Customer service in the age of the Internet matters a lot

Musician Dave Carroll with the Halifax band the Sons of Maxwell had an expensive Taylor guitar broken on a flight with United Airlines. After months of run-around over the damage to his long-time instrument, he was out $1,200 in repairs and clearly not a happy camper. In response he wrote a catchy little ditty called “United Breaks Guitars” and posted a video of the song on YouTube. It is now at close to three million views in a week. Wow.

It is now a topic of national news coverage, per this example CNN:

My guess is that United Airlines has endured a public relations hit that goes far beyond the $1,200 in repairs or even the replacement of the $3,500 Taylor guitar. After the video came out and went mega-hit, United ultimately tried to undo the damage with a settlement offer, but the songwriter has declined.

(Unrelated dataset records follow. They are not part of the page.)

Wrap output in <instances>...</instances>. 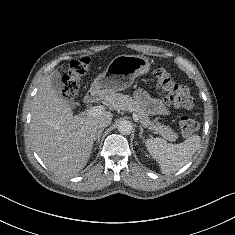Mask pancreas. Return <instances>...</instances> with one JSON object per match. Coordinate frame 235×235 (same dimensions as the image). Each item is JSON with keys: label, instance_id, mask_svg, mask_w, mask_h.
<instances>
[{"label": "pancreas", "instance_id": "1", "mask_svg": "<svg viewBox=\"0 0 235 235\" xmlns=\"http://www.w3.org/2000/svg\"><path fill=\"white\" fill-rule=\"evenodd\" d=\"M105 101L114 109L135 112L140 123L144 127H148L150 130L154 131V133L161 135L165 139L175 141L178 138L177 133H175L169 126L161 125L159 122L154 123L150 121L148 114L129 95L111 92L105 96Z\"/></svg>", "mask_w": 235, "mask_h": 235}]
</instances>
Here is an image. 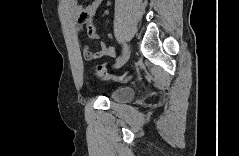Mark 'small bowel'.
<instances>
[{
	"instance_id": "small-bowel-1",
	"label": "small bowel",
	"mask_w": 239,
	"mask_h": 156,
	"mask_svg": "<svg viewBox=\"0 0 239 156\" xmlns=\"http://www.w3.org/2000/svg\"><path fill=\"white\" fill-rule=\"evenodd\" d=\"M100 3H101V0H94L89 5H87L85 8L82 9L76 2L74 1L68 2V9L70 13L72 14V17L74 19V24L77 28V32L79 35L82 32L84 24H86V31L88 36L92 39H98L96 27L91 20L95 16ZM82 12H86L89 15L88 21L83 22L80 20V14ZM113 55H114V51L106 43H101L99 50L95 53L90 51H85L86 58L91 60H97L103 57H108Z\"/></svg>"
}]
</instances>
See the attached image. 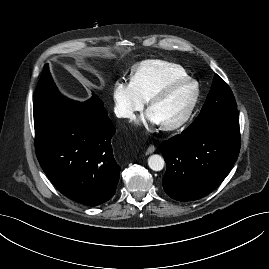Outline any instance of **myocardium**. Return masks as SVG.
<instances>
[{
  "instance_id": "obj_1",
  "label": "myocardium",
  "mask_w": 269,
  "mask_h": 269,
  "mask_svg": "<svg viewBox=\"0 0 269 269\" xmlns=\"http://www.w3.org/2000/svg\"><path fill=\"white\" fill-rule=\"evenodd\" d=\"M192 87L193 92L191 99L189 101V104L184 111L183 115L175 122L161 125V128L165 131H174L182 128L184 125L187 124V122L190 120L191 116L193 115V112L198 104L199 97H200V87L198 83L190 78L179 80L172 82L165 87L158 90L156 93H154L147 101V109L149 110L154 104L161 101L165 97H167L170 93H172L174 90L182 87Z\"/></svg>"
}]
</instances>
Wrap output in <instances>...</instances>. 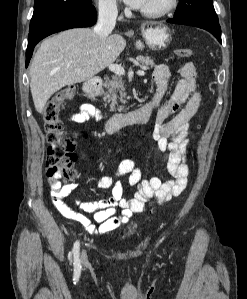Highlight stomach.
<instances>
[{"instance_id":"stomach-1","label":"stomach","mask_w":247,"mask_h":299,"mask_svg":"<svg viewBox=\"0 0 247 299\" xmlns=\"http://www.w3.org/2000/svg\"><path fill=\"white\" fill-rule=\"evenodd\" d=\"M141 31L145 44L151 50L166 49L172 40L171 30L163 23H144L141 27ZM136 45L139 49L144 48V43H142L140 40Z\"/></svg>"}]
</instances>
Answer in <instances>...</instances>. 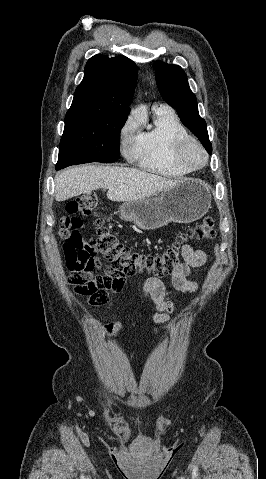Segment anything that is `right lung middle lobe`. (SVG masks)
<instances>
[{
    "mask_svg": "<svg viewBox=\"0 0 266 479\" xmlns=\"http://www.w3.org/2000/svg\"><path fill=\"white\" fill-rule=\"evenodd\" d=\"M126 117L65 116L56 167L102 162L119 158V135Z\"/></svg>",
    "mask_w": 266,
    "mask_h": 479,
    "instance_id": "obj_1",
    "label": "right lung middle lobe"
}]
</instances>
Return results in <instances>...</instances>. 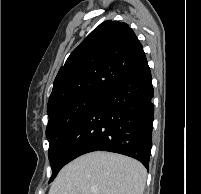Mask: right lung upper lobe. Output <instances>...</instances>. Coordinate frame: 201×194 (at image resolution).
Segmentation results:
<instances>
[{"label":"right lung upper lobe","mask_w":201,"mask_h":194,"mask_svg":"<svg viewBox=\"0 0 201 194\" xmlns=\"http://www.w3.org/2000/svg\"><path fill=\"white\" fill-rule=\"evenodd\" d=\"M146 59L143 47L126 23L107 20L93 30L60 68L47 112L89 95H102Z\"/></svg>","instance_id":"right-lung-upper-lobe-1"}]
</instances>
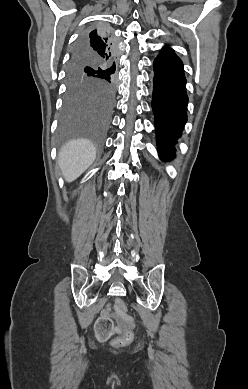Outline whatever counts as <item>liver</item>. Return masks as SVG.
Segmentation results:
<instances>
[{
	"mask_svg": "<svg viewBox=\"0 0 248 389\" xmlns=\"http://www.w3.org/2000/svg\"><path fill=\"white\" fill-rule=\"evenodd\" d=\"M96 158L91 141L80 138L67 142L58 153V164L67 182L77 179Z\"/></svg>",
	"mask_w": 248,
	"mask_h": 389,
	"instance_id": "6515ba94",
	"label": "liver"
}]
</instances>
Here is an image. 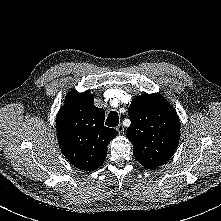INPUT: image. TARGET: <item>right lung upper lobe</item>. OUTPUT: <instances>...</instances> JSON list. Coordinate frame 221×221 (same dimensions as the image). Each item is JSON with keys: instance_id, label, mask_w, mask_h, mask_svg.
Instances as JSON below:
<instances>
[{"instance_id": "cb5924a9", "label": "right lung upper lobe", "mask_w": 221, "mask_h": 221, "mask_svg": "<svg viewBox=\"0 0 221 221\" xmlns=\"http://www.w3.org/2000/svg\"><path fill=\"white\" fill-rule=\"evenodd\" d=\"M89 91L71 90L58 113V143L69 162L86 171L99 168L107 155V145L117 131L104 126L105 112L97 108Z\"/></svg>"}]
</instances>
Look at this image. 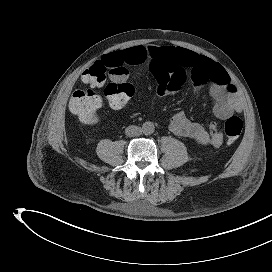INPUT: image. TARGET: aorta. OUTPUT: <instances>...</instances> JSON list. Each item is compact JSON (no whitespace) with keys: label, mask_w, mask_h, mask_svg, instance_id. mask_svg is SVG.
Listing matches in <instances>:
<instances>
[{"label":"aorta","mask_w":272,"mask_h":272,"mask_svg":"<svg viewBox=\"0 0 272 272\" xmlns=\"http://www.w3.org/2000/svg\"><path fill=\"white\" fill-rule=\"evenodd\" d=\"M155 130V126L152 122L150 121H147L145 123H143L142 125V132L145 134V135H150L154 132Z\"/></svg>","instance_id":"aorta-1"}]
</instances>
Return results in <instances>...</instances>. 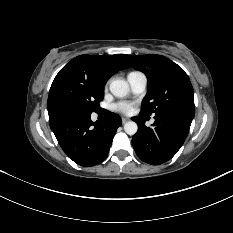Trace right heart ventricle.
Listing matches in <instances>:
<instances>
[{
    "label": "right heart ventricle",
    "mask_w": 233,
    "mask_h": 233,
    "mask_svg": "<svg viewBox=\"0 0 233 233\" xmlns=\"http://www.w3.org/2000/svg\"><path fill=\"white\" fill-rule=\"evenodd\" d=\"M137 73H139V72H136V71L130 72V73L128 74V77L131 76V75H133V74H137Z\"/></svg>",
    "instance_id": "e07e8e85"
}]
</instances>
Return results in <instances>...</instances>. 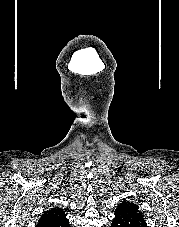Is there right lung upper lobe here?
I'll return each instance as SVG.
<instances>
[{"instance_id":"obj_1","label":"right lung upper lobe","mask_w":179,"mask_h":227,"mask_svg":"<svg viewBox=\"0 0 179 227\" xmlns=\"http://www.w3.org/2000/svg\"><path fill=\"white\" fill-rule=\"evenodd\" d=\"M69 225V221L66 218V214L61 208H53L49 211H45L37 227H66Z\"/></svg>"}]
</instances>
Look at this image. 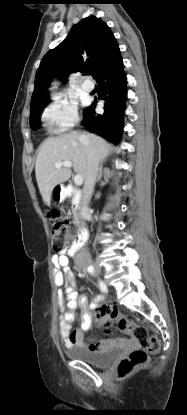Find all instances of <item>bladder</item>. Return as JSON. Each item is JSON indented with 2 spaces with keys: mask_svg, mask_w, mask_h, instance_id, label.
<instances>
[{
  "mask_svg": "<svg viewBox=\"0 0 187 415\" xmlns=\"http://www.w3.org/2000/svg\"><path fill=\"white\" fill-rule=\"evenodd\" d=\"M121 351V347H114L105 351H89L82 347H71L66 350V354L72 359L102 368L108 366Z\"/></svg>",
  "mask_w": 187,
  "mask_h": 415,
  "instance_id": "1",
  "label": "bladder"
}]
</instances>
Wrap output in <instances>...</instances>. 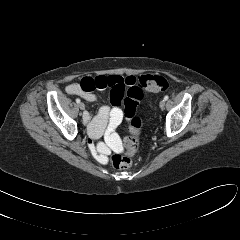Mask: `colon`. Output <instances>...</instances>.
Returning <instances> with one entry per match:
<instances>
[{"mask_svg":"<svg viewBox=\"0 0 240 240\" xmlns=\"http://www.w3.org/2000/svg\"><path fill=\"white\" fill-rule=\"evenodd\" d=\"M169 83L162 75H143L136 85L127 90L124 100L125 116L129 120L131 136L125 140L126 154H113L110 162L117 169H127L132 165V156L139 149V134L142 127L140 118L135 115L137 103L142 99L143 91L162 92L167 90Z\"/></svg>","mask_w":240,"mask_h":240,"instance_id":"5ec220e1","label":"colon"}]
</instances>
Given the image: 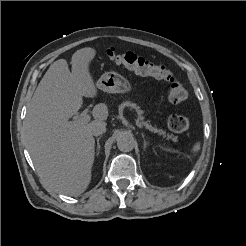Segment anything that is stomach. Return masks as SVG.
Masks as SVG:
<instances>
[{"mask_svg":"<svg viewBox=\"0 0 246 246\" xmlns=\"http://www.w3.org/2000/svg\"><path fill=\"white\" fill-rule=\"evenodd\" d=\"M96 86L107 93H129L132 90L130 82L114 71L105 72L97 81Z\"/></svg>","mask_w":246,"mask_h":246,"instance_id":"obj_1","label":"stomach"}]
</instances>
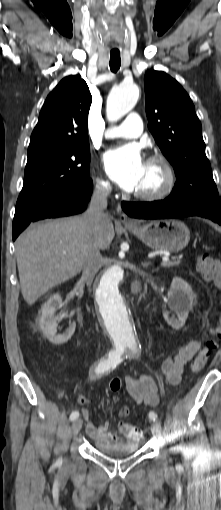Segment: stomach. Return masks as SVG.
Returning <instances> with one entry per match:
<instances>
[{"label": "stomach", "mask_w": 221, "mask_h": 510, "mask_svg": "<svg viewBox=\"0 0 221 510\" xmlns=\"http://www.w3.org/2000/svg\"><path fill=\"white\" fill-rule=\"evenodd\" d=\"M126 228L155 250L179 252L190 240L188 227L182 221L175 219L151 221L137 227L126 225Z\"/></svg>", "instance_id": "0dacf381"}]
</instances>
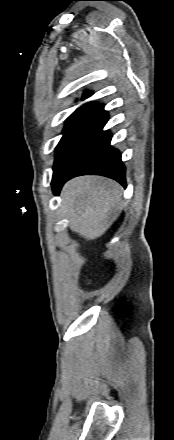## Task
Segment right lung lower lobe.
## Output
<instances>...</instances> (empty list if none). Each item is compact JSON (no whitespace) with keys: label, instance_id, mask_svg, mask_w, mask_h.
<instances>
[{"label":"right lung lower lobe","instance_id":"obj_1","mask_svg":"<svg viewBox=\"0 0 174 440\" xmlns=\"http://www.w3.org/2000/svg\"><path fill=\"white\" fill-rule=\"evenodd\" d=\"M107 121L108 113L104 110L103 106H101L96 119L94 132L78 163L69 174L52 184L53 192L56 195H58L67 180L75 176L87 174L106 176L126 187L125 166L121 160V154L110 145V131H103V127Z\"/></svg>","mask_w":174,"mask_h":440}]
</instances>
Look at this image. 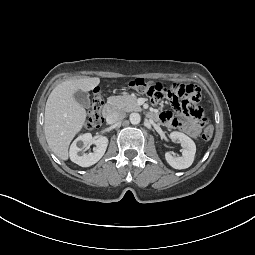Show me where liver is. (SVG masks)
Returning a JSON list of instances; mask_svg holds the SVG:
<instances>
[{
    "instance_id": "liver-1",
    "label": "liver",
    "mask_w": 255,
    "mask_h": 255,
    "mask_svg": "<svg viewBox=\"0 0 255 255\" xmlns=\"http://www.w3.org/2000/svg\"><path fill=\"white\" fill-rule=\"evenodd\" d=\"M100 83L98 77L70 79L58 84L48 97L45 107L44 132L52 152L67 160L70 142L86 121V110L76 101L74 94L88 92Z\"/></svg>"
}]
</instances>
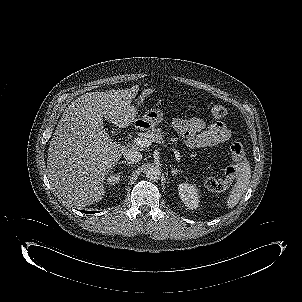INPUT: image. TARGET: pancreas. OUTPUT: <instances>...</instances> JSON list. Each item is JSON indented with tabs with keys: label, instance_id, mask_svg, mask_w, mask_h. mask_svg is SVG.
Here are the masks:
<instances>
[{
	"label": "pancreas",
	"instance_id": "1",
	"mask_svg": "<svg viewBox=\"0 0 302 302\" xmlns=\"http://www.w3.org/2000/svg\"><path fill=\"white\" fill-rule=\"evenodd\" d=\"M166 135L161 128H153L151 131L145 133L148 139L156 143H163ZM167 140L177 144V138H167Z\"/></svg>",
	"mask_w": 302,
	"mask_h": 302
}]
</instances>
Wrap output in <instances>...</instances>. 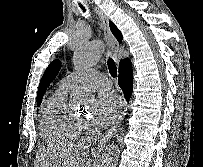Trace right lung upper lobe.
I'll return each instance as SVG.
<instances>
[{
  "label": "right lung upper lobe",
  "mask_w": 203,
  "mask_h": 167,
  "mask_svg": "<svg viewBox=\"0 0 203 167\" xmlns=\"http://www.w3.org/2000/svg\"><path fill=\"white\" fill-rule=\"evenodd\" d=\"M109 25H110V30H111V32L113 33V35L116 37V39H117L118 42L120 43V42L122 41V34H121V32H120L119 29L114 25L113 22L110 21ZM126 59H129V58H126ZM126 59H124V60H126ZM121 61H123V60H121ZM121 61H120V62H121Z\"/></svg>",
  "instance_id": "1"
}]
</instances>
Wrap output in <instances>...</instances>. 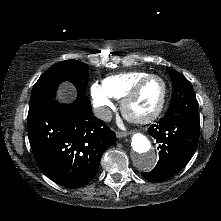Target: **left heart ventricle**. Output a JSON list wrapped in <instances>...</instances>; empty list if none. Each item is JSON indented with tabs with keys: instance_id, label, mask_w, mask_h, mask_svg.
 <instances>
[{
	"instance_id": "left-heart-ventricle-1",
	"label": "left heart ventricle",
	"mask_w": 221,
	"mask_h": 221,
	"mask_svg": "<svg viewBox=\"0 0 221 221\" xmlns=\"http://www.w3.org/2000/svg\"><path fill=\"white\" fill-rule=\"evenodd\" d=\"M162 90V83L158 79H151L146 82L131 102L130 112L134 115L143 116L154 111L160 102Z\"/></svg>"
}]
</instances>
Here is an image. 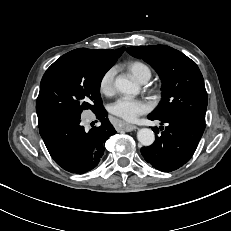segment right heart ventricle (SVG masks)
<instances>
[{
    "mask_svg": "<svg viewBox=\"0 0 231 231\" xmlns=\"http://www.w3.org/2000/svg\"><path fill=\"white\" fill-rule=\"evenodd\" d=\"M129 73L136 79L140 80L144 75H151L150 68L141 61H131L126 64Z\"/></svg>",
    "mask_w": 231,
    "mask_h": 231,
    "instance_id": "right-heart-ventricle-1",
    "label": "right heart ventricle"
}]
</instances>
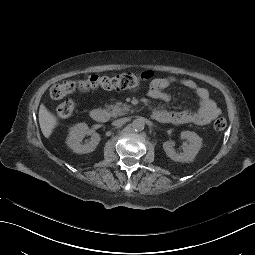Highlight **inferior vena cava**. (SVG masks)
Wrapping results in <instances>:
<instances>
[{
  "label": "inferior vena cava",
  "instance_id": "602c4592",
  "mask_svg": "<svg viewBox=\"0 0 255 255\" xmlns=\"http://www.w3.org/2000/svg\"><path fill=\"white\" fill-rule=\"evenodd\" d=\"M122 123H123V120L122 119H118V120L113 121L112 125L118 126V125H121Z\"/></svg>",
  "mask_w": 255,
  "mask_h": 255
}]
</instances>
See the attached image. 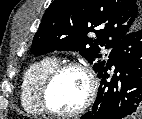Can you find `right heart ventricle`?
Listing matches in <instances>:
<instances>
[{
	"label": "right heart ventricle",
	"mask_w": 142,
	"mask_h": 119,
	"mask_svg": "<svg viewBox=\"0 0 142 119\" xmlns=\"http://www.w3.org/2000/svg\"><path fill=\"white\" fill-rule=\"evenodd\" d=\"M57 64L55 56H46L34 62L26 71L21 85V103L29 114H44L39 100L40 88L44 78Z\"/></svg>",
	"instance_id": "1"
}]
</instances>
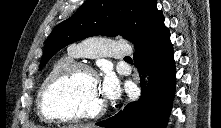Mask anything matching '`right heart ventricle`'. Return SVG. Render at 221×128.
Masks as SVG:
<instances>
[{
  "instance_id": "1",
  "label": "right heart ventricle",
  "mask_w": 221,
  "mask_h": 128,
  "mask_svg": "<svg viewBox=\"0 0 221 128\" xmlns=\"http://www.w3.org/2000/svg\"><path fill=\"white\" fill-rule=\"evenodd\" d=\"M75 58L76 56L70 50L66 54L59 56L49 67V70L47 71L39 87V90L45 81H47L50 77H52L54 74H56L58 71H60L62 68H64L68 64L74 62Z\"/></svg>"
}]
</instances>
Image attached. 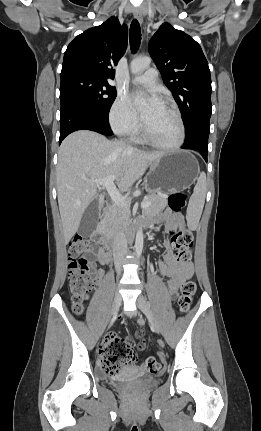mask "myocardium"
<instances>
[{
    "label": "myocardium",
    "mask_w": 261,
    "mask_h": 431,
    "mask_svg": "<svg viewBox=\"0 0 261 431\" xmlns=\"http://www.w3.org/2000/svg\"><path fill=\"white\" fill-rule=\"evenodd\" d=\"M163 105L166 106L170 111L173 112V114L175 115L176 120L178 122L179 133H178V138H177L176 142L171 144V145H163V144L158 143L152 137V135L149 133V131L147 130L145 125H143V127H142L143 136H144V139L153 147H155L159 150H162V151H166V152H175L182 147L184 140H185L184 122H183L182 115H181L180 111L174 105H172L169 102H163Z\"/></svg>",
    "instance_id": "myocardium-1"
}]
</instances>
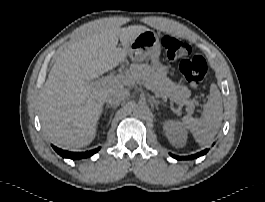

The larger lesson to be learned here: The Internet can be a great equalizer when it comes to customer relations. Both good customer experiences and bad ones can be recounted to a potentially world-wide audience for no cost.

I have posted about my good times with my Acer Aspire One netbook and my horrible experiences with Microsoft Games for Windows Live (an abomination) and Panda Software (the most daunting registration scheme in the known universe).

While this is a tiny blog, I can see from the readership statistics and the online search terms that led here that some folks did peruse my comments. Did I influence any buying decisions? Maybe…

It is now common for potential customers to Internet search for information on the products and services they are contemplating. If your company has earned a bad reputation, it will bubble to the top of search engines everywhere.

While “United Breaks Guitars” represents the extreme example of the power of the Internet to level the customer service playing field, the same thing occurs each day with millions of lesser-known examples.

My advice: If you are an airliner and your employees are observed tossing guitars — and one gets broken — don’t argue about it. Pay the claim, apologize sincerely, and have a serious visit with the baggage loaders regarding how their jobs depend upon keeping customer happy in a competitive industry.

Had this been done for one lowly country singer from Halifax, a whole lot of negative press would have been avoided. Do the right thing up front and then you can watch YouTube (or read blogs, online product reviews, etc) without seeing your company being skewered.

Hopefully United Airlines will use this video as a training film for employees. Learning a lesson late is better than not learning at all.